Beppe Grillo e il rischio nuove elezioni

di Senator
Pubblicato il 5 Marzo 2013 - 06:35 OLTRE 6 MESI FA
grillo beppe

Beppe Grillo (Foto Lapresse)

Beppe Grillo e il rischio nuove elezioni . Chi rischia di più da un ricorso alle elezioni anticipate molto prossimo? Perché Pierluigi Bersani dice a Beppe Grillo che se non si fa un Governo si va nuovamente alle urne, anche il Movimento 5 Stelle potrebbe uscire di scena? E Berlusconi? Ho provato a ceercare una spiegazione.
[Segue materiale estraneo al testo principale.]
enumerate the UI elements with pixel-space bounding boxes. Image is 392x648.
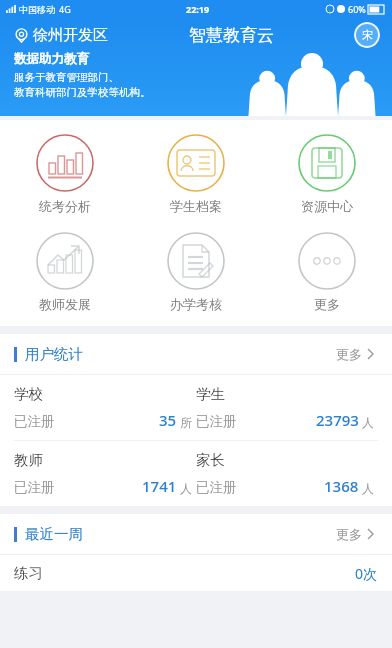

È evidente che Beppe Grillo mira a tirare la corda, convinto che gli giovi, che la ingovernabilità che si profila danneggi i partiti, in primo luogo Partito Democratico e Popolo della Libertà. Certo più il primo del secondo. Infatti Bersani, anche se ha vinto sulla carta, ma in condizioni di non poter essere autosufficiente, è quello che deve indubbiamente fare la prima mossa, proporre al Capo dello Stato una ipotesi di governo e di programma.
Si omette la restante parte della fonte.